<<<<
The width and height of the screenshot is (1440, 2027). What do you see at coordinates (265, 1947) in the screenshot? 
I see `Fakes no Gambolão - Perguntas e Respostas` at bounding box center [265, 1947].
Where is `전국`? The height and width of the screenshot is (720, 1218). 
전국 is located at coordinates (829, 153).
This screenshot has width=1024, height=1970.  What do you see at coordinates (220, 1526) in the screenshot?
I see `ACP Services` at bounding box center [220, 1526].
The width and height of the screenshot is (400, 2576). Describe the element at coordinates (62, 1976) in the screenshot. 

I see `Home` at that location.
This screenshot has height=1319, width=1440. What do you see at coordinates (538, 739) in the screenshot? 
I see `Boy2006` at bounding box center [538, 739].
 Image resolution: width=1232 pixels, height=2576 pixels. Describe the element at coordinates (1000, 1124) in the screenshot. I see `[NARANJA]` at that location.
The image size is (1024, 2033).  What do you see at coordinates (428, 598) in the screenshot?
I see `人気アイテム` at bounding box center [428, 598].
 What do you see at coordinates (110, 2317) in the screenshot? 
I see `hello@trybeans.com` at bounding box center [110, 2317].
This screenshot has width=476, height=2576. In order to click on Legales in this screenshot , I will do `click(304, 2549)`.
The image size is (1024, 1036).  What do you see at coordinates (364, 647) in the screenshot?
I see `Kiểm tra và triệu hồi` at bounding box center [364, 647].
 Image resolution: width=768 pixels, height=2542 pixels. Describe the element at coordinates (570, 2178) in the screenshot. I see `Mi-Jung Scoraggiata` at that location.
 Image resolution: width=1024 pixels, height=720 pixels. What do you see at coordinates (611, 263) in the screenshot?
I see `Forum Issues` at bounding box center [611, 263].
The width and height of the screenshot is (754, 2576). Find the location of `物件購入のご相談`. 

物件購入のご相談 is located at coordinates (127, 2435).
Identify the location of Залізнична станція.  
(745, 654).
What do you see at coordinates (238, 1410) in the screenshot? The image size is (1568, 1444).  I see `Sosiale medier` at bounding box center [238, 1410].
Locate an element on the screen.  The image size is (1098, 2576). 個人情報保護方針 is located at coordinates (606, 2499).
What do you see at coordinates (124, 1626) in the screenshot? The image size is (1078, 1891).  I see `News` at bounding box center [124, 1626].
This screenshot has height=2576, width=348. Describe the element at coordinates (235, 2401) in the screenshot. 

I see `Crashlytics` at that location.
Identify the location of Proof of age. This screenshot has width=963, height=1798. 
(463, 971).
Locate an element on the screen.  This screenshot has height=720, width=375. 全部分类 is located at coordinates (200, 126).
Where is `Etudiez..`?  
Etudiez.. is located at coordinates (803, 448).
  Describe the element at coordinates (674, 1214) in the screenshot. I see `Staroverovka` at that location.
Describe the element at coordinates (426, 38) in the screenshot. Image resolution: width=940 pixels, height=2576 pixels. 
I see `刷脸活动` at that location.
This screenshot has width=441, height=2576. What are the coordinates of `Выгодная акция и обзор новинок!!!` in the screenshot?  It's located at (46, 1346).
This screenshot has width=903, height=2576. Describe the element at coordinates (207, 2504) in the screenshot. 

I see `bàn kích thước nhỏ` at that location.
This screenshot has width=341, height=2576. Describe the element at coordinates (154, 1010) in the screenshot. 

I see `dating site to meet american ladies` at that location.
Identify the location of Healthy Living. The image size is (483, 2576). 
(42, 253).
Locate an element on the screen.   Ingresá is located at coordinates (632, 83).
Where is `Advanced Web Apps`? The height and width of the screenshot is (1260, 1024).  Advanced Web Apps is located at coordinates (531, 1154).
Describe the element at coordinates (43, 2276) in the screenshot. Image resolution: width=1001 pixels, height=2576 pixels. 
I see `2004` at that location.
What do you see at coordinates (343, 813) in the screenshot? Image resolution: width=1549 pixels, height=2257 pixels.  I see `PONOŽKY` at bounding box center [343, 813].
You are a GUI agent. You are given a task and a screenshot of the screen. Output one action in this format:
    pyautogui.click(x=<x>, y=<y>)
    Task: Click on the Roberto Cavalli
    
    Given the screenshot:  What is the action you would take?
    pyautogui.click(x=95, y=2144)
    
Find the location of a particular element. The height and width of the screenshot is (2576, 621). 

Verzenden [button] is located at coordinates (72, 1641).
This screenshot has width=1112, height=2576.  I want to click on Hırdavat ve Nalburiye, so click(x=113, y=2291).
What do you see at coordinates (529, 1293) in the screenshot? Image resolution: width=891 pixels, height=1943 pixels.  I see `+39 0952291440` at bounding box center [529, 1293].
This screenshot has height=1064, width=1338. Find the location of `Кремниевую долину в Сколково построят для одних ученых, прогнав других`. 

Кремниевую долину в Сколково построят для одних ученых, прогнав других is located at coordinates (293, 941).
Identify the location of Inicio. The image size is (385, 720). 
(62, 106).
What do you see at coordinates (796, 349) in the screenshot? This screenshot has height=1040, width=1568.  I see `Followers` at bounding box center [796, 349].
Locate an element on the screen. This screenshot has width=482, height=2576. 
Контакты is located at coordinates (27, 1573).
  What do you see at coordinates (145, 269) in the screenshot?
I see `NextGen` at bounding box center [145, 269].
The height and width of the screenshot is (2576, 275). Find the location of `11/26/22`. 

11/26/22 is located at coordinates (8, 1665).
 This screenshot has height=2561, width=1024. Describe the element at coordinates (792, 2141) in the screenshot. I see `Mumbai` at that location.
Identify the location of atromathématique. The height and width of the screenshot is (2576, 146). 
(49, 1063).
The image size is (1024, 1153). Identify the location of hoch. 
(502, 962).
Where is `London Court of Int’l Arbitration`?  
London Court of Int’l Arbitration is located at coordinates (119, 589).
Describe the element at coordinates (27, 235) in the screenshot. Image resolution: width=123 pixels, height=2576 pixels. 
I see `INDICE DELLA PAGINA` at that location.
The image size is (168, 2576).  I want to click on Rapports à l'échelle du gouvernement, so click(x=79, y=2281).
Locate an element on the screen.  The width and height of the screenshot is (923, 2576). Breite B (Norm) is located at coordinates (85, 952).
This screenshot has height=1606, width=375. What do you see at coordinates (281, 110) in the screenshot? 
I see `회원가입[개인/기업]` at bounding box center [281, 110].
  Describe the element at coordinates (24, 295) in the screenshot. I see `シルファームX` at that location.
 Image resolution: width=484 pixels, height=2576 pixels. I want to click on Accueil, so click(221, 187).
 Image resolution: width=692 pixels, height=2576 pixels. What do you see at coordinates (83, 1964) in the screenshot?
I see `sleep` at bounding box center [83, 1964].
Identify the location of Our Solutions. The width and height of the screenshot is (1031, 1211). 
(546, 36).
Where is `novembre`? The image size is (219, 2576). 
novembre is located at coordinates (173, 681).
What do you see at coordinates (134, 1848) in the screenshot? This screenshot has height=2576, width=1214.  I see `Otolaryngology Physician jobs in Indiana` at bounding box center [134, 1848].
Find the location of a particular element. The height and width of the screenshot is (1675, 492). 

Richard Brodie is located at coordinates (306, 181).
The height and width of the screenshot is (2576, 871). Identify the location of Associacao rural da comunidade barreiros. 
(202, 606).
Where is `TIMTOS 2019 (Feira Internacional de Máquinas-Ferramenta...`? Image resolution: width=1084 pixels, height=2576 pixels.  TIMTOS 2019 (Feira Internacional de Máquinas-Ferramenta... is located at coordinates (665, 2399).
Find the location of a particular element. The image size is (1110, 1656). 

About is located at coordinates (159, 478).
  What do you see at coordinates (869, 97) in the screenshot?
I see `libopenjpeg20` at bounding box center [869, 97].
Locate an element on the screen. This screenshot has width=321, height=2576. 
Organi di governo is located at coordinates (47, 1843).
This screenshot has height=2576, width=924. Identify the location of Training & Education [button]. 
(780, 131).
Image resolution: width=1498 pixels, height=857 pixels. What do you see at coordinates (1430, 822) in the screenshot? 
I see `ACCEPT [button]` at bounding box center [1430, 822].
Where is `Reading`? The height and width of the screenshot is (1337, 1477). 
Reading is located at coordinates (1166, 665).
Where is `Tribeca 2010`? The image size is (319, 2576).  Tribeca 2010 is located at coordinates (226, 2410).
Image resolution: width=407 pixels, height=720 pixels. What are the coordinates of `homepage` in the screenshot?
>>>>
● **HOW TO COMPLETE THIS TASK**
A verbatim copy of the lines from the one with "This screenshot has height=2576, width=924." to the end of the listing is the whole answer.

● **ANSWER SECTION**
This screenshot has height=2576, width=924. Identify the location of Training & Education [button]. 
(780, 131).
Image resolution: width=1498 pixels, height=857 pixels. What do you see at coordinates (1430, 822) in the screenshot? 
I see `ACCEPT [button]` at bounding box center [1430, 822].
Where is `Reading`? The height and width of the screenshot is (1337, 1477). 
Reading is located at coordinates (1166, 665).
Where is `Tribeca 2010`? The image size is (319, 2576).  Tribeca 2010 is located at coordinates (226, 2410).
Image resolution: width=407 pixels, height=720 pixels. What are the coordinates of `homepage` in the screenshot?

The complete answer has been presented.